I want to believe so badly that there is a part of me that views the movie “Ghost,” not so much as Hollywood entertainment, but as a documentary about communicating with loved ones in the Great Beyond. (Okay, that’s a slight exaggeration: the lovey-dovey pottery-making scene does not belong in any kind of documentary I’d want to watch, nor do the scenes with the crazy, bug-eyed dead guy fighting with Patrick Swayze’s ghost on the subway. But the parts where Patrick is trying to communicate with his beloved Demi – those I want to be real.)

And so it was that when Sheri and I began talking about her death, it occurred to me that I might, at last, have a chance to discover if there really is life after death. I made a proposition to her. I couched it as a joke, because I felt embarrassed even thinking it, much less saying it out loud to someone who was so grounded in reality. But Sheri was also one of those rare people who, despite having very strong opinions, never judged. Or at least, she never judged me.

When I said to her, “After you die, will you send me some kind of sign – you know, to let me know you’re out there,” she didn’t laugh.

“Like what?” she asked.

“I don’t know,” I said. “A butterfly? A bird?”

I hadn’t thought it out: I had never expected to have such a conversation. I think the reason the nature theme was the first one to pop into my head is that back when I was in graduate school, sobbing on a friend’s shoulder outside the university bookstore, I noticed a squirrel staring intently at me. It looked concerned, or as concerned as a potentially rabid rodent can look. In my anguish, I convinced myself that the squirrel was my father, trying to comfort me. I didn’t tell anyone, though: I was mortified that such a thought had even entered my head. My father? A squirrel? Really?

Over the next year and a half, as Sheri tried different chemotherapies, I suggested the sign idea a few more times, but we generally dropped the topic almost as soon I raised it. It never occurred to me to suggest that she send a sign to her children. That seemed even more ridiculous than her sending a sign to me.

As Sheri grew sicker, I stopped joking about signs. But then, not long after she began undergoing palliative care, I asked her, point blank, “Do you believe in an afterlife?” And she said, “I’d like to believe there’s something, that I’m not just going to die and that’s it.”

Not long before, Sheri had asked me to write her eulogy. I told her I’d write it as soon as possible, because that way she could see it before she died. She was a bit of a control freak, and I figured, rightly, that she’d want a look.

Among the many bonds Sheri and I shared was that we were both lifetime members of Weight Watchers.

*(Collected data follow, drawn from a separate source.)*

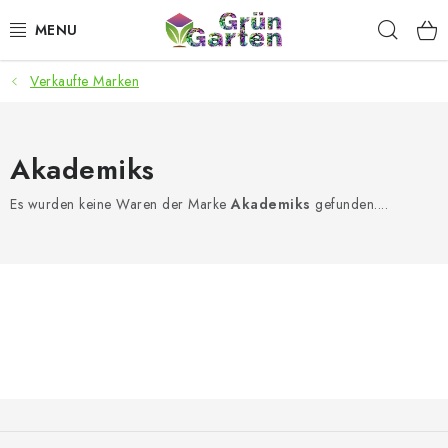
Zum
Such
Inhalt
springen
Verkaufte Marken
ANGEBOTE
LED PFLANZENLAMPEN
Akademiks
ANBAUBEDARF FÜR DEN HEIMANBAU
Es wurden keine Waren der Marke
Akademiks
gefunden....
AQUARISTIK
MICROGREENS
SMARTER GARTEN
Geschäftsbewertung
Kaufberatung
AGB
Blog
F
u
Kontakt
Datenschutzerklärung
Impressum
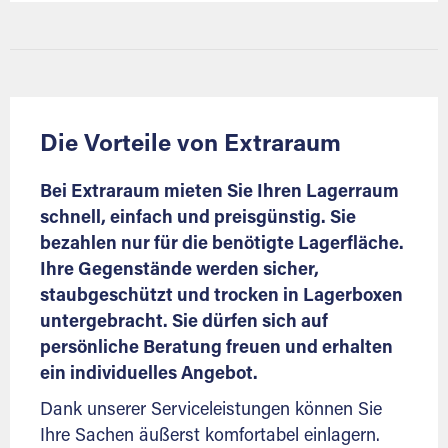
Die Vorteile von Extraraum
Bei Extraraum mieten Sie Ihren Lagerraum
schnell, einfach und preisgünstig. Sie
bezahlen nur für die benötigte Lagerfläche.
Ihre Gegenstände werden sicher,
staubgeschützt und trocken in Lagerboxen
untergebracht. Sie dürfen sich auf
persönliche Beratung freuen und erhalten
ein individuelles Angebot.
Dank unserer Serviceleistungen können Sie
Ihre Sachen äußerst komfortabel einlagern.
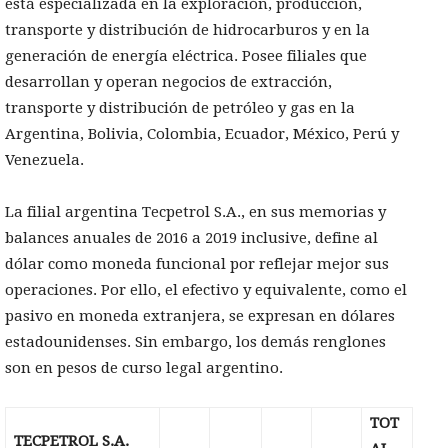
está especializada en la exploración, producción,
transporte y distribución de hidrocarburos y en la
generación de energía eléctrica. Posee filiales que
desarrollan y operan negocios de extracción,
transporte y distribución de petróleo y gas en la
Argentina, Bolivia, Colombia, Ecuador, México, Perú y
Venezuela.
La filial argentina Tecpetrol S.A., en sus memorias y
balances anuales de 2016 a 2019 inclusive, define al
dólar como moneda funcional por reflejar mejor sus
operaciones. Por ello, el efectivo y equivalente, como el
pasivo en moneda extranjera, se expresan en dólares
estadounidenses. Sin embargo, los demás renglones
son en pesos de curso legal argentino.
TOT
TECPETROL S.A.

People were always shocked to hear that Sheri went to WW: she was so tiny, not the least bit overweight. Somehow it failed to occur to people that that’s why she was a lifetime member; because she’d succeeded, and she kept at it. (No one ever questioned my membership.)

Anyway, in an early draft of the eulogy, I mentioned the WW connection, and how Sheri used to cajole me into going to meetings. She was very gracious about those gentle prods. She’d always say, “If you don’t want me to nag you, I won’t.” It occurred to me that an ideal way for Sheri to communicate with me from the other side would be something to do with WW. I didn’t leave that in the eulogy, but it was in one of those early drafts that I read to her in the month before she died.

I joined WW on line about a year ago and stuck to it faithfully until last June, when my husband and I went to Europe and I didn’t want to count points. I haven’t gotten back on track since, but I didn’t get around to dropping my membership until recently.

Two weeks after I quit, Sheri died. A few hours after her husband called to tell me, I received an email from Weight Watchers: Join For Free! Get a great deal on a 3 or 6-month plan when you COME BACK to Weight Watchers!

It’s a coincidence. I’m sure it’s a coincidence. WW is always offering deals and freebies. But maybe it’s not a coincidence. After all, it is winter now, in Alberta. There are very few birds. There are no butterflies.

No Sheri, either. And I miss her. Which, I’m sure, is why I see signs, everywhere.